The S&P 500 is up 232% since March 2009. The index is up 8.7% to 2267 since the Nov. 8, 2016, election of Donald Trump over Hillary Clinton. The rally was quick and fast. Investors were optimistic a businessman in the Oval Office would spur the U.S. economy, increase corporate profits and create jobs.
The rally is over for now. We will not see Dow 20,000 in the near term. We will likely see a correction in stocks, probably starting on Friday on Inauguration Day. I expect this correction to be around a 10% decline, wiping out all the gains since November. Why will this happen? Longtime investors know that the stock market is fully valued by most measures. The S&P 500 is trading at a 26 Price/Earnings Ratio, substantially higher than the average of 15. Many quality stocks hit new highs in December and January, but haven’t produced record earnings.
Financial stocks hit record highs in December and January, but are banks doing anything different? I asked one banker why his bank was worth 15% more today than on Nov. 8? He said, “We are doing the same thing today as we were doing yesterday,” he said. “We haven’t changed a thing.”
All of this Trump exuberance was tempered when Trump held his first press conference last week. It was extremely painful to watch. I had never heard a president come down so hard on the press. “Buzzfeed is a failing piece of garbage,” Trump said. When CNN’s reporter asked a question, Trump said, “Not you, your organization is terrible. You are fake news.”
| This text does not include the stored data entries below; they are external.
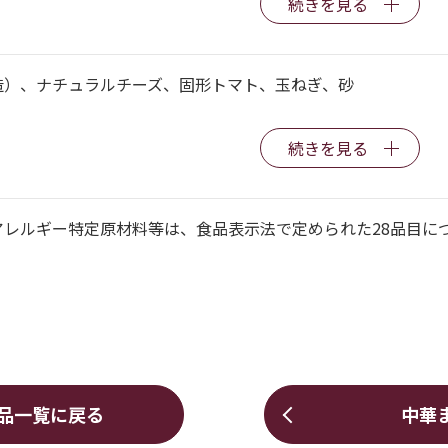
続きを見る
造）、ナチュラルチーズ、固形トマト、玉ねぎ、砂
続きを見る
アレルギー特定原材料等は、食品表示法で定められた28品目に
品一覧に戻る
中華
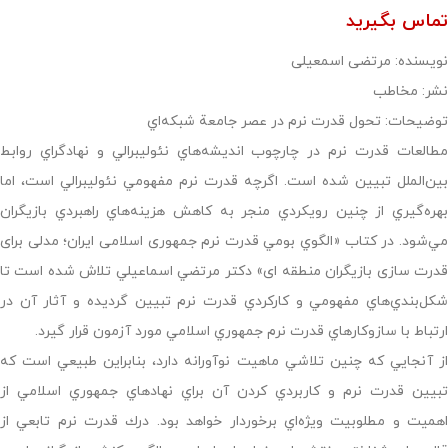
تماس بگیرید
نویسنده: مرتضی اسمعیلی
نشر: مخاطب
توضیحات: تحول قدرت نرم در عصر جامعة شبكه‌اي
مطالعات قدرت نرم در چارچوب انديشه‌هاي نئوليبرالي و نهادگراي روابط
بين‌الملل تبيين شده است. اگرچه قدرت نرم مفهومي نئوليبرالي است، اما
بهره‌گيري از چنين رويكردي منجر به كاهش هزينه‌هاي راهبردي بازيگران
مي‌شود. در كتاب «الگوي بومي قدرت نرم جمهوری اسلامی ایران؛ مدلی برای
قدرت سازی بازیگران منطقه ای» دكتر مرتضي اسماعيلي تلاش شده است تا
شكل‌بندي‌هاي مفهومي و كاركردي قدرت نرم تبيين گرديده و آثار آن در
ارتباط با سازوكارهاي قدرت نرم جمهوري اسلامي مورد آزمون قرار گيرد.
از آنجايي كه چنين تلاشي ماهيت نوآورانه دارد، بنابراين طبيعي است كه
تبيين قدرت نرم و كاربردي كردن آن براي نهادهاي جمهوري اسلامي از
اهميت و مطلوبيت ويژه‌اي برخوردار خواهد بود. درك قدرت نرم تابعي از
That press conference was a wakeup call. It shows how difficult Trump will be as a leader. Protests are growing against Trump. Some Clinton supporters still will not call him their president. She won the popular vote, but he got the Electoral College support.
It is obvious Trump is an outlier. He is a tough negotiator, he usually gets what he wants. He might be able to save taxpayer money on military weapons. He already said he would like to negotiate better terms for fighter jets. Trump says his top priorities are corporate tax reform, job growth, immigration and health care. These are immense challenges. A Republican president and a Republican-led Congress should be able to work together to get things done. But will they? We really don’t know until we see their actual accomplishments.
Does this mean investors should get out of stocks? No. Not necessarily. I’m staying in. I’m taking all dividends in cash and leaving the cash on the sidelines and not reinvesting.
We will soon know how well Trump performs as president. In the meantime, I am prepared for a selloff in stocks. It is quite possible the correction will be fast and furious with a quick rebound. For those staying in the market, hold on tight, we may be in for a wild ride. If Trump can prove that he can run the country and grow the economy, the stock market will eventually rally to new highs. But if Trump fails to lead, the stock market may not recover and the US may enter a recession.